(Dataset records)
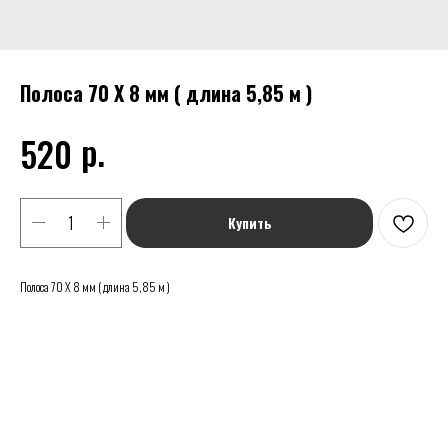
Полоса 70 Х 8 мм ( длина 5,85 м )
р.
520
Купить
Полоса 70 Х 8 мм ( длина 5,85 м )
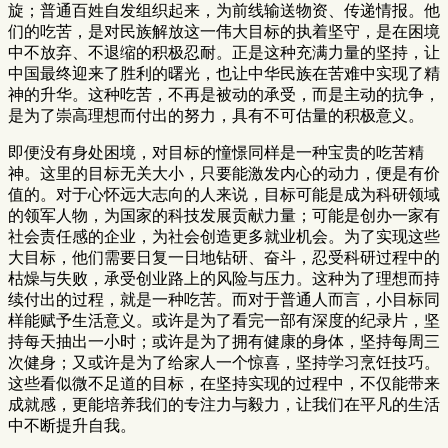
旋；普通百姓自发组织起来，为前线输送物资、传递情报。他
们的吃苦，是对民族解放这一伟大目标的执着坚守，是在困境
中不放弃、不退缩的积极忍耐。正是这种充满力量的坚持，让
中国最终迎来了胜利的曙光，也让中华民族在苦难中实现了精
神的升华。这种吃苦，不再是被动的承受，而是主动的抗争，
是为了崇高理想而付出的努力，具有不可估量的积极意义。
即便没有身处困境，对目标的憧憬同样是一种宝贵的吃苦精
神。这里的目标无关大小，只要能激发内心的动力，便是有价
值的。对于心怀远大志向的人来说，目标可能是成为科研领域
的领军人物，为国家的科技发展贡献力量；可能是创办一家有
社会责任感的企业，为社会创造更多就业机会。为了实现这些
大目标，他们需要日复一日地钻研、奋斗，忍受科研过程中的
枯燥与失败，承受创业路上的风险与压力。这种为了理想而持
续付出的过程，就是一种吃苦。而对于普通人而言，小目标同
样能赋予生活意义。或许是为了看完一部有深度的纪录片，坚
持每天抽出一小时；或许是为了拥有健康的身体，坚持每周三
次健身；又或许是为了给家人一个惊喜，坚持学习烹饪技巧。
这些看似微不足道的目标，在坚持实现的过程中，不仅能带来
成就感，更能培养我们的专注力与毅力，让我们在平凡的生活
中不断提升自我。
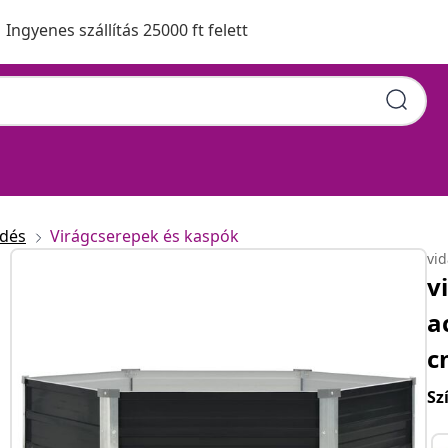
Ingyenes szállítás 25000 ft felett
edés
Virágcserepek és kaspók
vi
v
a
c
Sz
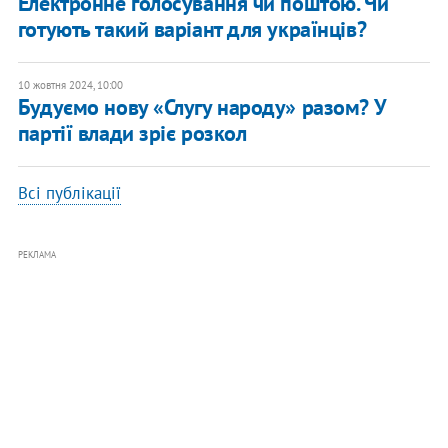
Електронне голосування чи поштою. Чи
готують такий варіант для українців?
10 жовтня 2024, 10:00
Будуємо нову «Слугу народу» разом? У
партії влади зріє розкол
Всі публікації
РЕКЛАМА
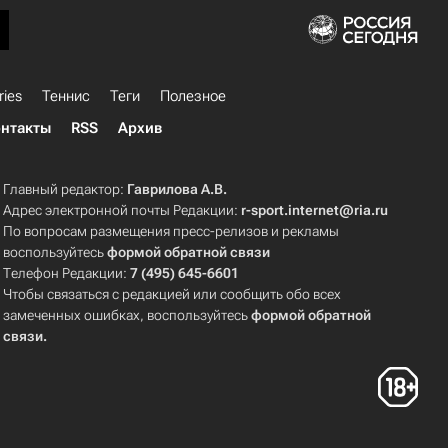
ries
Теннис
Теги
Полезное
нтакты
RSS
Архив
Главный редактор:
Гаврилова А.В.
Адрес электронной почты Редакции:
r-sport.internet@ria.ru
По вопросам размещения пресс-релизов и рекламы
воспользуйтесь
формой обратной связи
Телефон Редакции:
7 (495) 645-6601
Чтобы связаться с редакцией или сообщить обо всех
замеченных ошибках, воспользуйтесь
формой обратной
связи
.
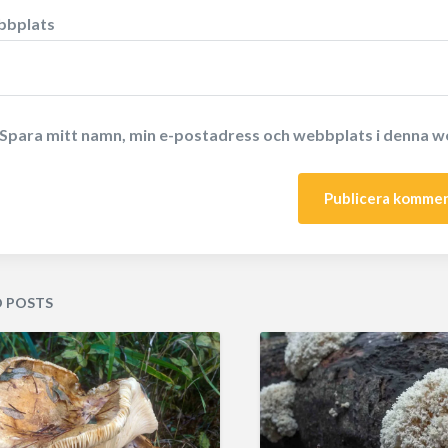
bplats
Spara mitt namn, min e-postadress och webbplats i denna we
D POSTS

**Your objective**
Set every entry down again exactly as written, and omit the images.

**Output for this exercise**
Полоса 70 Х 8 мм ( длина 5,85 м )
р.
520
Купить
Полоса 70 Х 8 мм ( длина 5,85 м )
旋；普通百姓自发组织起来，为前线输送物资、传递情报。他
们的吃苦，是对民族解放这一伟大目标的执着坚守，是在困境
中不放弃、不退缩的积极忍耐。正是这种充满力量的坚持，让
中国最终迎来了胜利的曙光，也让中华民族在苦难中实现了精
神的升华。这种吃苦，不再是被动的承受，而是主动的抗争，
是为了崇高理想而付出的努力，具有不可估量的积极意义。
即便没有身处困境，对目标的憧憬同样是一种宝贵的吃苦精
神。这里的目标无关大小，只要能激发内心的动力，便是有价
值的。对于心怀远大志向的人来说，目标可能是成为科研领域
的领军人物，为国家的科技发展贡献力量；可能是创办一家有
社会责任感的企业，为社会创造更多就业机会。为了实现这些
大目标，他们需要日复一日地钻研、奋斗，忍受科研过程中的
枯燥与失败，承受创业路上的风险与压力。这种为了理想而持
续付出的过程，就是一种吃苦。而对于普通人而言，小目标同
样能赋予生活意义。或许是为了看完一部有深度的纪录片，坚
持每天抽出一小时；或许是为了拥有健康的身体，坚持每周三
次健身；又或许是为了给家人一个惊喜，坚持学习烹饪技巧。
这些看似微不足道的目标，在坚持实现的过程中，不仅能带来
成就感，更能培养我们的专注力与毅力，让我们在平凡的生活
中不断提升自我。
Ingyenes szállítás 25000 ft felett
edés
Virágcserepek és kaspók
vi
v
a
c
Sz
Електронне голосування чи поштою. Чи
готують такий варіант для українців?
10 жовтня 2024, 10:00
Будуємо нову «Слугу народу» разом? У
партії влади зріє розкол
Всі публікації
РЕКЛАМА
ries
Теннис
Теги
Полезное
нтакты
RSS
Архив
Главный редактор:
Гаврилова А.В.
Адрес электронной почты Редакции:
r-sport.internet@ria.ru
По вопросам размещения пресс-релизов и рекламы
воспользуйтесь
формой обратной связи
Телефон Редакции:
7 (495) 645-6601
Чтобы связаться с редакцией или сообщить обо всех
замеченных ошибках, воспользуйтесь
формой обратной
связи
.
bplats
Spara mitt namn, min e-postadress och webbplats i denna we
D POSTS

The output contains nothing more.